The ¼ wavelength value is the minimum depth a porous absorber (mineral wool, fibreglass) must be to absorb effectively at this frequency. This is why bass traps for 100 Hz need to be roughly 86 cm deep.
Reverse: wavelength → frequency
| Source | Frequency | Wavelength | ¼λ |
|---|
The Sound Wavelength Formula
Wavelength (λ) is the physical distance a sound wave travels during one complete cycle of oscillation. It is determined by the ratio of the propagation speed to the oscillation frequency:
λ = c / f
where c is the speed of sound in the medium and f is the frequency in hertz. In air, the speed of sound depends primarily on temperature:
c = 331.3 + 0.606 × T (m/s)
At 20 °C, c ≈ 343.4 m/s. This means a 1 kHz tone has a wavelength of about 34 cm, while a 50 Hz bass note stretches nearly 6.9 metres—longer than most rooms are wide. Humidity has a smaller effect (increasing speed by up to 0.5%) and is neglected here.
Why Wavelength Matters in Acoustics
Nearly every acoustic design decision depends on wavelength. The size of an absorber relative to the wavelength of sound it targets determines its effectiveness; the spacing of diffuser wells must relate to the wavelength range being scattered; speaker cabinet dimensions and port lengths are tuned in wavelength terms; and the room itself resonates when its dimensions are integer multiples of half a wavelength (see the Room Mode Calculator).
The fundamental reason low-frequency sound is so difficult to control is that its wavelength is comparable to, or larger than, the dimensions of the room and the treatment installed in it.
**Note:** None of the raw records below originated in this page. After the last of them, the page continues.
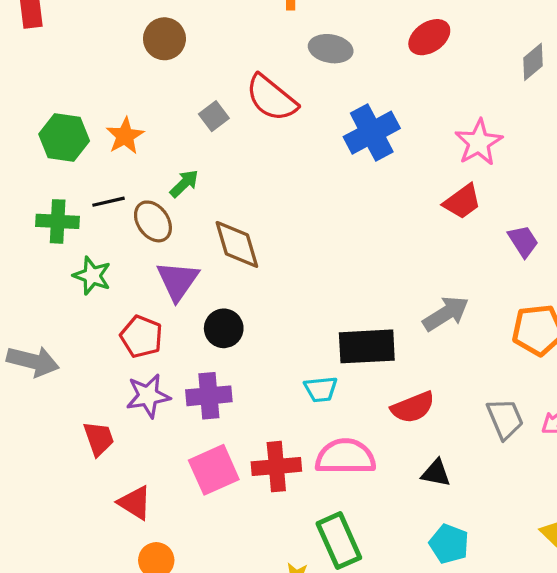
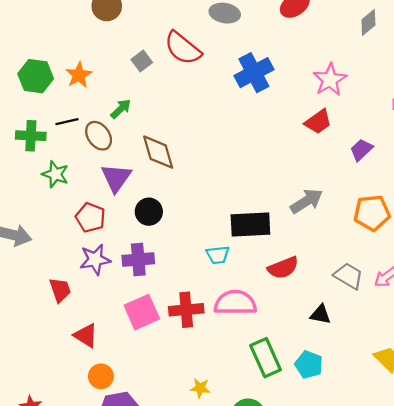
purple trapezoid: (523, 241) -> (361, 150), turned -100
gray trapezoid: (505, 419) -> (349, 276), turned -36
black triangle: (436, 473) -> (321, 314), moved
green rectangle: (339, 541) -> (266, 358), moved

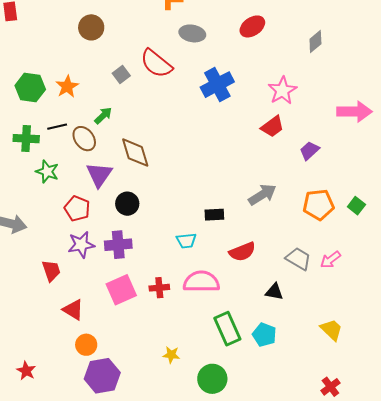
black rectangle: (250, 224) -> (214, 215), size x0.6
red cross: (186, 310) -> (159, 288), size x0.7

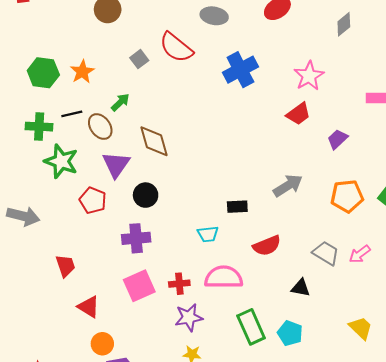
green star: (47, 172) -> (61, 161), size x1.4
purple star: (81, 245) -> (189, 317), moved

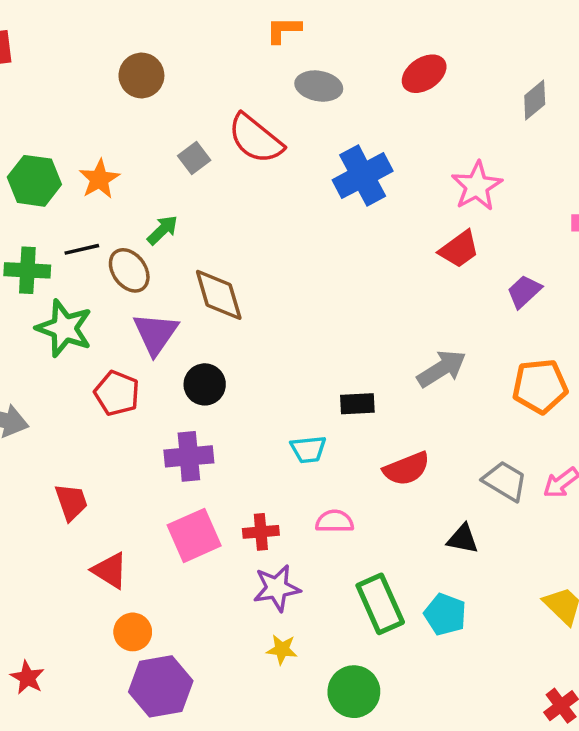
pink semicircle: (224, 277) -> (335, 521), size x0.6

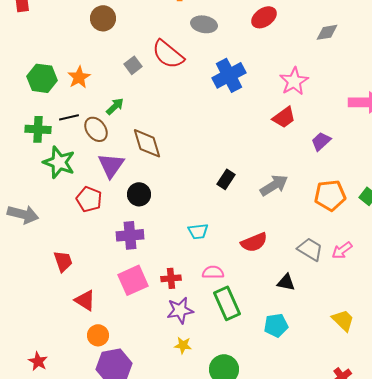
gray diamond: (535, 100) -> (327, 32), turned 30
black rectangle: (357, 404) -> (226, 179), moved, turned -54
green rectangle: (380, 604) -> (227, 303), moved
cyan pentagon: (445, 614) -> (276, 325), turned -30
A 100 Hz wave is 3.4 m long; a 4-inch acoustic panel is roughly 1/34 of that wavelength—acoustically transparent at that frequency.
Wavelength and Acoustic Treatment Sizing
Porous absorbers (fibreglass, mineral wool, open-cell foam) work by converting sound energy into heat through friction as air molecules oscillate within the material. Absorption is most effective when the absorber is located at a point of maximum particle velocity, which occurs at a distance of one-quarter wavelength from a rigid boundary (wall). This leads to the practical rule:
Minimum absorber depth ≈ λ/4 for effective absorption at frequency f.
- A 2-inch (5 cm) panel is effective down to roughly 1700 Hz.
- A 4-inch (10 cm) panel extends to roughly 850 Hz.
- A 6-inch (15 cm) panel with a 6-inch air gap extends to roughly 280 Hz.
- Full quarter-wavelength treatment at 80 Hz requires 107 cm of depth—impractical in most rooms, which is why corner-loading and membrane traps are used instead.
Audio Frequency Ranges and Wavelengths
| Range | Frequencies | Wavelengths | Acoustic character |
|---|---|---|---|
| Sub-bass | 20–60 Hz | 17.2–5.7 m | Felt more than heard; room modes dominate |
| Bass | 60–250 Hz | 5.7–1.4 m | Foundation; heavily affected by room dimensions |
| Low mids | 250–500 Hz | 1.4–0.69 m | Body and warmth; muddiness zone |
| Midrange | 500 Hz–2 kHz | 69–17 cm | Vocal intelligibility; most sensitive hearing range |
| Upper mids | 2–4 kHz | 17–8.6 cm | Presence and clarity; ear canal resonance (~3 kHz) |
| Presence | 4–6 kHz | 8.6–5.7 cm | Definition and articulation of consonants |
| Brilliance | 6–20 kHz | 5.7–1.7 cm | Air and sparkle; first to decline with age |
Speed of Sound in Different Media
Sound travels at different speeds depending on the medium’s density and elasticity. In denser, more rigid media, sound propagates faster. This calculator focuses on air, but for comparison:
- Air (20 °C): 343 m/s — wavelengths range from 17 m (20 Hz) to 1.7 cm (20 kHz).
- Water (25 °C): 1,497 m/s — wavelengths are 4.4× longer at the same frequency.
- Steel: 5,960 m/s — important for understanding structure-borne sound transmission.
- Concrete: ~3,400 m/s — relevant for building acoustics and impact noise.